Hello.

I plan to conduct Ph.D. on media studies and the proposal that I am working on entails masculinity studies and media; the convergence of the two. Now I notice something after I wrote up the proposal: I am keen to integrate psychology, sociology, feminist theory, cultural studies, media studies, queer theory, and gender studies. Media Ph.D. programs in media and cultural studies often do integrate various disciplines, as you shall know. However, I am particularly interested in studying a non-visible sexual minority group in Turkey; margin in a margin who are under-researched. The most public those minorities get is on LBRTD (Location based real time dating) apps for men who have sex with men (MSM) and I am keen to observe their rhetoric and strategies of visibility and doing gender on these media platforms. However, since there is a dearth in sociological or psychological research about this particular sexual minority group, I presume that a sociological and psychological study of their offline rhetoric is also vital: How does the rhetoric of this sexual minority converge and diversify in-between online and offline platforms? So, as much as I wish to limit the study on understanding this form of emerging masculinity in the specific media platform, I also wish to conduct a psychological/sociological research on the offline rhetoric of the group. Then, however, I feel like I am drifting off the course of media studies because perhaps half of my study will entail a pure sociological/psychological research with no focus on media when I explore the offline rhetoric. 

How do I manage to synthesize those online and offline realities in a single strand of research? Is it legit to conduct pure sociological/psychological research on offline artifacts in a media studies Ph.D. Program? Or do I always need to  connect it with media? Since I have a challenging configuration here, I wonder if it is out of line to investigate offline cultural artifacts with no media focus in a media studies. I basically want to analyze both online and offline rhetorics and discourses and at the end see how they converge and diversify..

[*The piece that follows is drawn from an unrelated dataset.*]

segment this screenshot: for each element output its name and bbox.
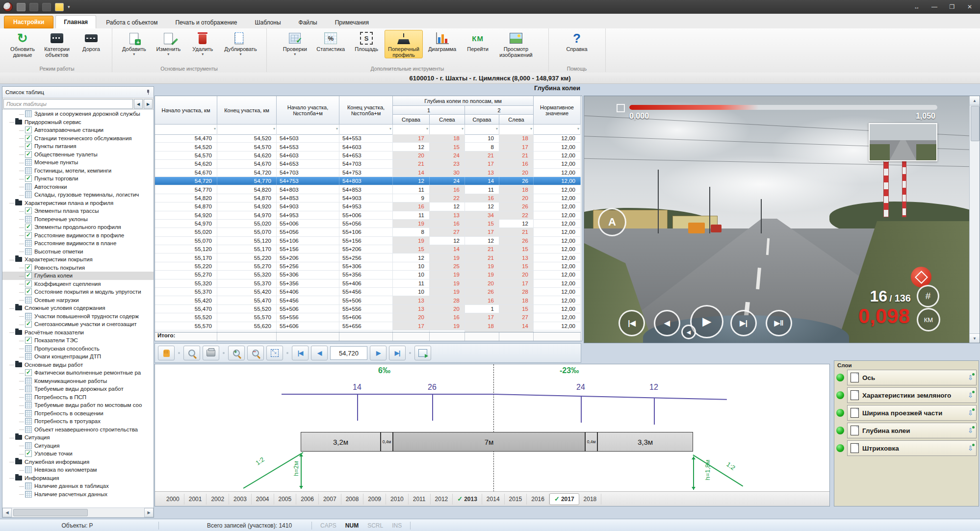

I am a bit confused I suppose. So I wonder what you think about this. I shall also report that I will use a mixed methods study with three sequential phases; first phase is on the online rhetoric in a specific media artifact, and second phase is a Quantiative research on the offline rhetoric of the sexual minority group, and third one is a qualitative research about both online and offline rhetorics.

I hope I made myself clear,

I would love to hear your thoughts on this.